Ontario introduces law to protect against on-farm trespassers
By Top Crop Manager
The Ontario government introduced legislation that, if passed, will discourage on-farm trespassers by raising fines and increasing protection for farmers.
Ernie Hardeman, minister of agriculture, food and rural affairs, introduced the legislation entitled Security from Trespass and Protecting Food Safety Act, 2019 in the Ontario Legislature on Dec. 2, 2019. The proposed legislation will better protect farmers, their animals, livestock transporters and the province’s food supply. It would also require explicit prior consent to access an animal protection zone on a farm or food processing facility.
“We’ve heard from farmers who no longer feel safe in their homes, who have expressed concerns with increasing on-farm trespassing and the safety of their families, employees and livestock,” said Hardeman. “Today we are taking action to strengthen protections for agricultural workers and the integrity of our food system.”
The proposed changes come at a time where stories of farm trespassers or people interfering with animal transport trucks are growing. In recent months, the Ontario government also received hundreds of letters about trespassing on farms and agri-food premises and obstruction of livestock transport trucks.
In response, over 30 municipalities across the province have passed or supported council resolutions that call on the government to strengthen protections for farmers and these targeted operations.
What’s proposed: increased fines, compensation for damages
The proposed legislation would address the unique risks and challenges associated with trespass onto a farm or into a food processing facility. These include: the risks trespassers pose to the safety of farmers, their families and employees; exposing farm animals to stress and disease; and introducing contaminants into our food supply.
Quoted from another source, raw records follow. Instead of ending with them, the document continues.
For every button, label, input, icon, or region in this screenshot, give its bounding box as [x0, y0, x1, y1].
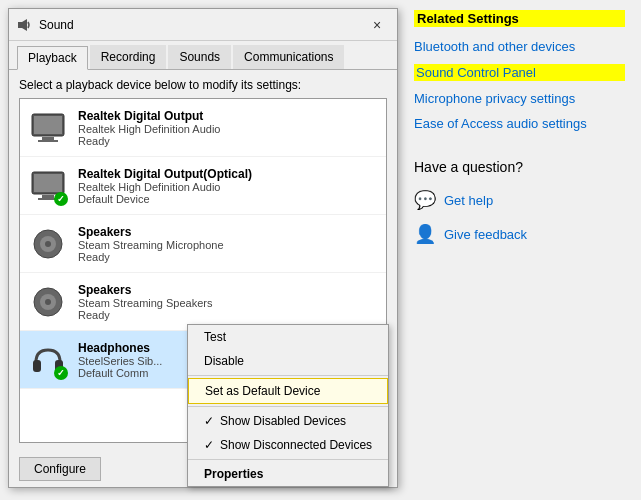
device-info-1: Realtek Digital Output Realtek High Defi… — [78, 109, 378, 147]
device-name-4: Speakers — [78, 283, 378, 297]
device-icon-headphones: ✓ — [28, 340, 68, 380]
device-item-1[interactable]: Realtek Digital Output Realtek High Defi… — [20, 99, 386, 157]
help-item-feedback[interactable]: 👤 Give feedback — [414, 223, 625, 245]
section-gap — [414, 141, 625, 151]
help-item-get-help[interactable]: 💬 Get help — [414, 189, 625, 211]
context-separator-2 — [188, 406, 388, 407]
title-bar: Sound × — [9, 9, 397, 41]
context-separator-1 — [188, 375, 388, 376]
context-disable[interactable]: Disable — [188, 349, 388, 373]
svg-rect-6 — [34, 174, 62, 192]
sound-dialog: Sound × Playback Recording Sounds Commun… — [8, 8, 398, 488]
svg-rect-4 — [38, 140, 58, 142]
svg-rect-2 — [34, 116, 62, 134]
sound-icon — [17, 17, 33, 33]
context-show-disabled[interactable]: ✓ Show Disabled Devices — [188, 409, 388, 433]
related-settings-title: Related Settings — [414, 10, 625, 27]
device-name-1: Realtek Digital Output — [78, 109, 378, 123]
tab-playback[interactable]: Playback — [17, 46, 88, 70]
context-test[interactable]: Test — [188, 325, 388, 349]
context-separator-3 — [188, 459, 388, 460]
svg-rect-3 — [42, 137, 54, 140]
context-set-default[interactable]: Set as Default Device — [188, 378, 388, 404]
link-bluetooth[interactable]: Bluetooth and other devices — [414, 39, 625, 54]
device-status-4: Ready — [78, 309, 378, 321]
headphones-default-icon: ✓ — [54, 366, 68, 380]
device-desc-4: Steam Streaming Speakers — [78, 297, 378, 309]
device-status-1: Ready — [78, 135, 378, 147]
device-item-4[interactable]: Speakers Steam Streaming Speakers Ready — [20, 273, 386, 331]
configure-button[interactable]: Configure — [19, 457, 101, 481]
context-show-disconnected[interactable]: ✓ Show Disconnected Devices — [188, 433, 388, 457]
device-info-3: Speakers Steam Streaming Microphone Read… — [78, 225, 378, 263]
device-status-3: Ready — [78, 251, 378, 263]
device-name-3: Speakers — [78, 225, 378, 239]
close-button[interactable]: × — [365, 13, 389, 37]
device-item-3[interactable]: Speakers Steam Streaming Microphone Read… — [20, 215, 386, 273]
svg-point-11 — [45, 241, 51, 247]
feedback-icon: 👤 — [414, 223, 436, 245]
device-icon-4 — [28, 282, 68, 322]
link-get-help[interactable]: Get help — [444, 193, 493, 208]
device-info-2: Realtek Digital Output(Optical) Realtek … — [78, 167, 378, 205]
tab-bar: Playback Recording Sounds Communications — [9, 41, 397, 70]
tab-communications[interactable]: Communications — [233, 45, 344, 69]
check-icon-disabled: ✓ — [204, 414, 220, 428]
context-properties[interactable]: Properties — [188, 462, 388, 486]
svg-point-14 — [45, 299, 51, 305]
device-status-2: Default Device — [78, 193, 378, 205]
link-ease-of-access[interactable]: Ease of Access audio settings — [414, 116, 625, 131]
device-name-2: Realtek Digital Output(Optical) — [78, 167, 378, 181]
device-desc-1: Realtek High Definition Audio — [78, 123, 378, 135]
default-check-icon: ✓ — [54, 192, 68, 206]
link-sound-control[interactable]: Sound Control Panel — [414, 64, 625, 81]
device-desc-2: Realtek High Definition Audio — [78, 181, 378, 193]
svg-rect-0 — [18, 22, 22, 28]
link-give-feedback[interactable]: Give feedback — [444, 227, 527, 242]
question-text: Have a question? — [414, 159, 625, 175]
device-item-2[interactable]: ✓ Realtek Digital Output(Optical) Realte… — [20, 157, 386, 215]
device-icon-1 — [28, 108, 68, 148]
get-help-icon: 💬 — [414, 189, 436, 211]
instruction-text: Select a playback device below to modify… — [19, 78, 387, 92]
tab-recording[interactable]: Recording — [90, 45, 167, 69]
svg-rect-7 — [42, 195, 54, 198]
device-desc-3: Steam Streaming Microphone — [78, 239, 378, 251]
right-panel: Related Settings Bluetooth and other dev… — [398, 0, 641, 500]
tab-sounds[interactable]: Sounds — [168, 45, 231, 69]
check-icon-disconnected: ✓ — [204, 438, 220, 452]
device-info-4: Speakers Steam Streaming Speakers Ready — [78, 283, 378, 321]
device-icon-3 — [28, 224, 68, 264]
svg-rect-15 — [33, 360, 41, 372]
dialog-title: Sound — [39, 18, 365, 32]
context-menu: Test Disable Set as Default Device ✓ Sho… — [187, 324, 389, 487]
device-icon-2: ✓ — [28, 166, 68, 206]
link-microphone-privacy[interactable]: Microphone privacy settings — [414, 91, 625, 106]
Additionally, the proposed act would allow the courts to increase the cost of trespassing by:
- Escalating fines of up to $15,000 for a first offence and $25,000 for subsequent offences, compared to a maximum of $10,000 under the Trespass to Property Act;
- Prescribing aggravating factors that would allow the court to consider factors that might justify an increased fine;
- Allowing the court to order restitution for damage in prescribed circumstances which could include damage to a farmer’s livestock or from theft;
- Increasing protection for farmers against civil liability from people who were hurt while trespassing or contravening the act.
The proposed legislation provides exemptions to allow access for municipal by-law officers, police and persons appointed under provincial animal protection and other legislation to access the property. This will be updated to reference the Provincial Animal Welfare Services Act (PAWS) if both bills are passed by the legislature.
Under the proposed legislation, consent would be invalid if it was obtained under duress or false pretences.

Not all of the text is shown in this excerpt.